According to the National Gardening Association, I have gardened my entire life within a single hardiness zone: 8B (Northern California Coastal & Inland Valleys — minus the inland valleys in my case). In fact, I’ve gardened my entire life within a 35 mile radius of the house where I grew up. This is great in some ways. It has made me a much better gardener within my specific region (what I like to call the nor-cal fog zone, where the temperature sits at right around 55 degrees all year round). And I do love the plants I can grow here: tree ferns and split-leaf philodendrons and bamboo and of course all kinds of cool-weather, low-chill and short season fruits and vegetables. I even managed tomatoes 10 blocks from the foggy beach.
This spring, however, I will be packing up my trowel and moving to a climate so different that I don’t even know where to begin my garden planning. For starters, it snows. I haven’t lived somewhere that snowed since I was 6 1/2 years old. And in the summer the heat — a very, very dry heat — can bake the paint right off the house.
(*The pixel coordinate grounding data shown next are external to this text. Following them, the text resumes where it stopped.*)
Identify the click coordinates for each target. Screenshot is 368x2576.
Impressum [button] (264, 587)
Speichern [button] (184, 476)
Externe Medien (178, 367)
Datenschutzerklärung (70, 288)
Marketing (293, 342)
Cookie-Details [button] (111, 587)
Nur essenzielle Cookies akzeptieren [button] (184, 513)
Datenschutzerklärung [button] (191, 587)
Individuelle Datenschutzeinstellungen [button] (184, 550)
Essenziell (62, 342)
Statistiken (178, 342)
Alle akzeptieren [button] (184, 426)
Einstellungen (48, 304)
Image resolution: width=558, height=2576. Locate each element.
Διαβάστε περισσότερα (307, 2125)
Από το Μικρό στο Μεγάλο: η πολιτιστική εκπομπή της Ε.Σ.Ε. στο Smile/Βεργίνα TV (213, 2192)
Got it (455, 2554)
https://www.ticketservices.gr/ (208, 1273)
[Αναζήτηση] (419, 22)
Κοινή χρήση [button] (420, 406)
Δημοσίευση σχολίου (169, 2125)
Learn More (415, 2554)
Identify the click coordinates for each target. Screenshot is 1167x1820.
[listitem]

And did I mention the altitude? Yeah, I’m way out of my depth on this one. But gardeners, we garden. We don’t know what else to do.
So while most well-seasoned southwest gardeners are probably starting seeds, I will be studying. Luckily I have friends out there who can help me understand this strange new/old world.
And even though my new garden may be temporary, I will give it all the green thumb I have. And then some.